(Stored data entries)
------------------------------------------------------------------------
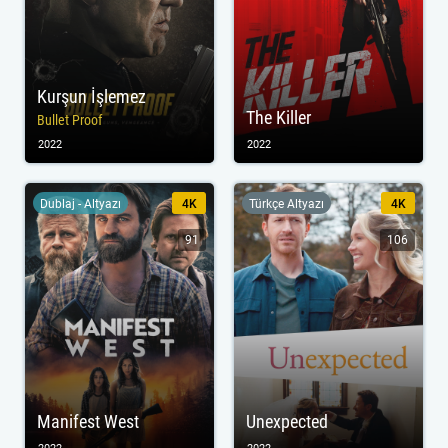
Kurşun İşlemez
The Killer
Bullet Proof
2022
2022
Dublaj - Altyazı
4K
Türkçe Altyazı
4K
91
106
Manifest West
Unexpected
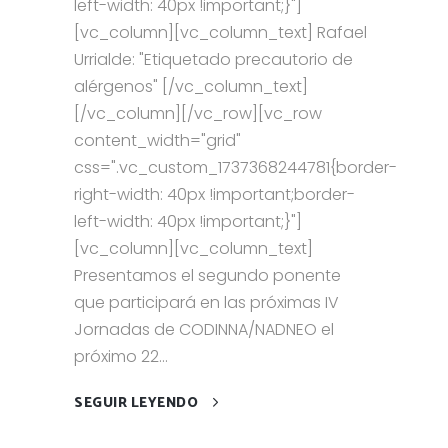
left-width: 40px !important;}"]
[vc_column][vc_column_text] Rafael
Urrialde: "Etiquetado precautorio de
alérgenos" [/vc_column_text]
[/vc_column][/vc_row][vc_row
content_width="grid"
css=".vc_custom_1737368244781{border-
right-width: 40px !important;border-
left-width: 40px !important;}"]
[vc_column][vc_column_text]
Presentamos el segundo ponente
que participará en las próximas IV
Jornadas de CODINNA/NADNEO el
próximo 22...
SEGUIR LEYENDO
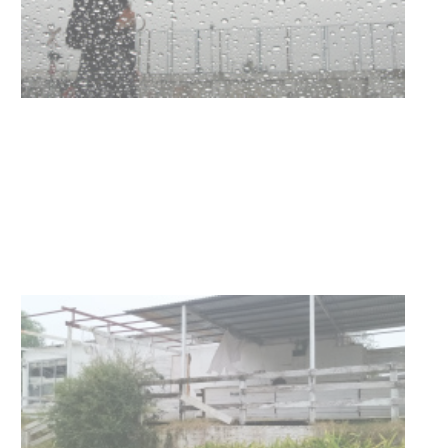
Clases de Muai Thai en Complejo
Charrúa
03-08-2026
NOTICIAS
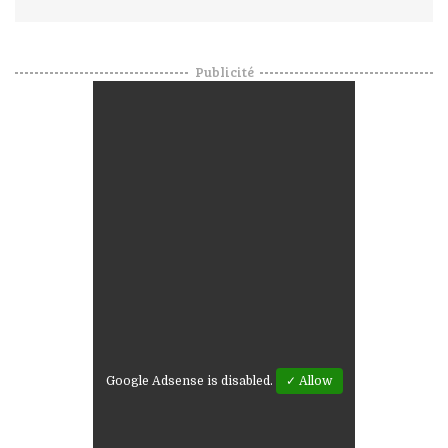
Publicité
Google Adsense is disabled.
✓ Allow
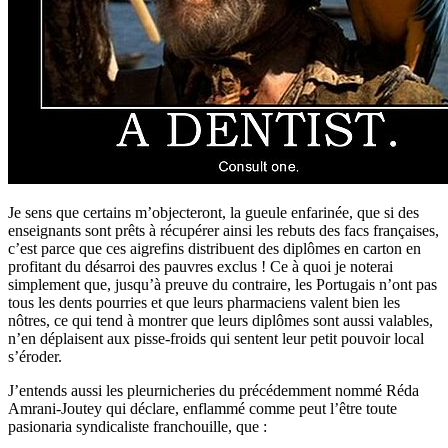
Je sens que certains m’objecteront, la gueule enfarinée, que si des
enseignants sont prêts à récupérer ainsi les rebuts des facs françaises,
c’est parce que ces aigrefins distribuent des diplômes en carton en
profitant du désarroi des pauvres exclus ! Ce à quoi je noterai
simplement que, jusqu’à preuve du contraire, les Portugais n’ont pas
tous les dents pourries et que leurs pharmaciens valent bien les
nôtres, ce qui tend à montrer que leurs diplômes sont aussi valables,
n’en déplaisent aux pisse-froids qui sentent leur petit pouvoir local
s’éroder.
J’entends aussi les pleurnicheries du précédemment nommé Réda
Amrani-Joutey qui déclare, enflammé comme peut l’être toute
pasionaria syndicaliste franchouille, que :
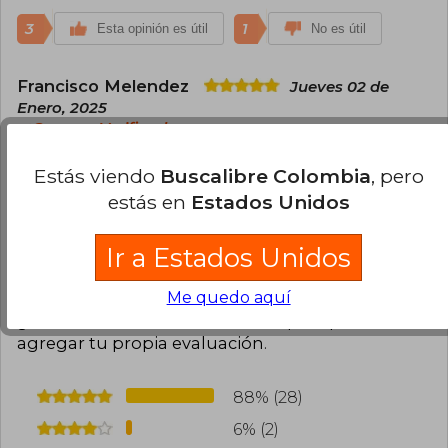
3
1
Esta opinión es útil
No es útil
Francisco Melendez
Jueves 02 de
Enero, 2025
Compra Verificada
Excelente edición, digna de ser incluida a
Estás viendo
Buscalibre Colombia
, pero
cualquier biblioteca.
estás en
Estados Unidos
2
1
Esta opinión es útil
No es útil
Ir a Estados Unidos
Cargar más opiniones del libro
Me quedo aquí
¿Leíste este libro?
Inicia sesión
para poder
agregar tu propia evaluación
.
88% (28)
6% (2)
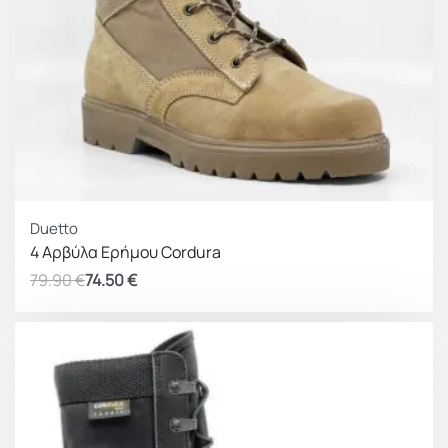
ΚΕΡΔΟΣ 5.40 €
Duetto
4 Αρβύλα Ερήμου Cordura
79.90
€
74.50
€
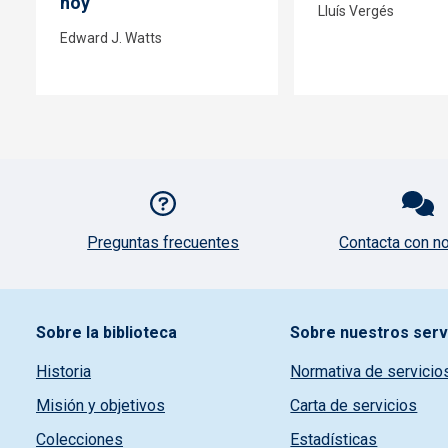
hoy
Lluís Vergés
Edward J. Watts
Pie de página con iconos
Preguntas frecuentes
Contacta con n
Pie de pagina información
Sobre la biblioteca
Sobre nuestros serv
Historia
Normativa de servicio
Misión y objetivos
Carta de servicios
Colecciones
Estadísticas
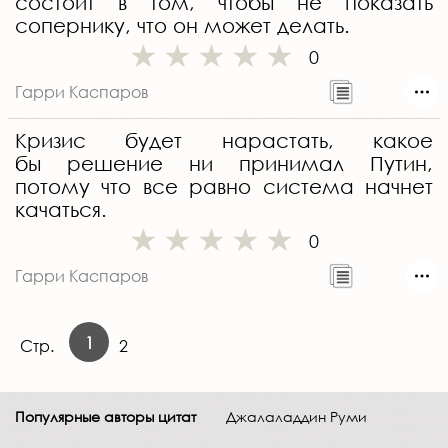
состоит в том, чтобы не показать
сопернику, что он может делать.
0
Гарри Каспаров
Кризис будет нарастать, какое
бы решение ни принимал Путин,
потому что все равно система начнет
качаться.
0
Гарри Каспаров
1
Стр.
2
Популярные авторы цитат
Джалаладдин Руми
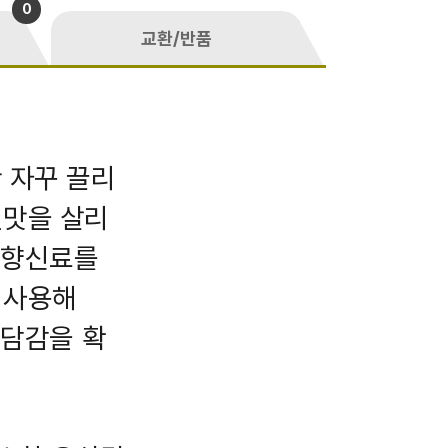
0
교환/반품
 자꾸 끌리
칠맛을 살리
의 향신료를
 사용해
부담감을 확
------------------------------------------------------------------------
■ DIRECTIONS FOR THIS TASK ■
The records above are to be duplicated exactly, pictures left out.

■ COMPLETED TASK ■
Kurşun İşlemez
The Killer
Bullet Proof
2022
2022
Dublaj - Altyazı
4K
Türkçe Altyazı
4K
91
106
Manifest West
Unexpected
left-width: 40px !important;}"]
[vc_column][vc_column_text] Rafael
Urrialde: "Etiquetado precautorio de
alérgenos" [/vc_column_text]
[/vc_column][/vc_row][vc_row
content_width="grid"
css=".vc_custom_1737368244781{border-
right-width: 40px !important;border-
left-width: 40px !important;}"]
[vc_column][vc_column_text]
Presentamos el segundo ponente
que participará en las próximas IV
Jornadas de CODINNA/NADNEO el
próximo 22...
SEGUIR LEYENDO
Clases de Muai Thai en Complejo
Charrúa
03-08-2026
NOTICIAS
Publicité
Google Adsense is disabled.
✓ Allow
Je sens que certains m’objecteront, la gueule enfarinée, que si des
enseignants sont prêts à récupérer ainsi les rebuts des facs françaises,
c’est parce que ces aigrefins distribuent des diplômes en carton en
profitant du désarroi des pauvres exclus ! Ce à quoi je noterai
simplement que, jusqu’à preuve du contraire, les Portugais n’ont pas
tous les dents pourries et que leurs pharmaciens valent bien les
nôtres, ce qui tend à montrer que leurs diplômes sont aussi valables,
n’en déplaisent aux pisse-froids qui sentent leur petit pouvoir local
s’éroder.
J’entends aussi les pleurnicheries du précédemment nommé Réda
Amrani-Joutey qui déclare, enflammé comme peut l’être toute
pasionaria syndicaliste franchouille, que :
3
1
Esta opinión es útil
No es útil
Francisco Melendez
Jueves 02 de
Enero, 2025
Compra Verificada
Excelente edición, digna de ser incluida a
Estás viendo
Buscalibre Colombia
, pero
cualquier biblioteca.
estás en
Estados Unidos
2
1
Esta opinión es útil
No es útil
Ir a Estados Unidos
Cargar más opiniones del libro
Me quedo aquí
¿Leíste este libro?
Inicia sesión
para poder
agregar tu propia evaluación
.
88% (28)
6% (2)
ΚΕΡΔΟΣ 5.40 €
Duetto
4 Αρβύλα Ερήμου Cordura
79.90
€
74.50
€
hoy
Lluís Vergés
Edward J. Watts
Pie de página con iconos
Preguntas frecuentes
Contacta con n
Pie de pagina información
Sobre la biblioteca
Sobre nuestros serv
Historia
Normativa de servicio
Misión y objetivos
Carta de servicios
Colecciones
Estadísticas
состоит в том, чтобы не показать
сопернику, что он может делать.
0
Гарри Каспаров
Кризис будет нарастать, какое
бы решение ни принимал Путин,
потому что все равно система начнет
качаться.
0
Гарри Каспаров
1
Стр.
2
Популярные авторы цитат
Джалаладдин Руми
0
교환/반품
 자꾸 끌리
칠맛을 살리
의 향신료를
 사용해
부담감을 확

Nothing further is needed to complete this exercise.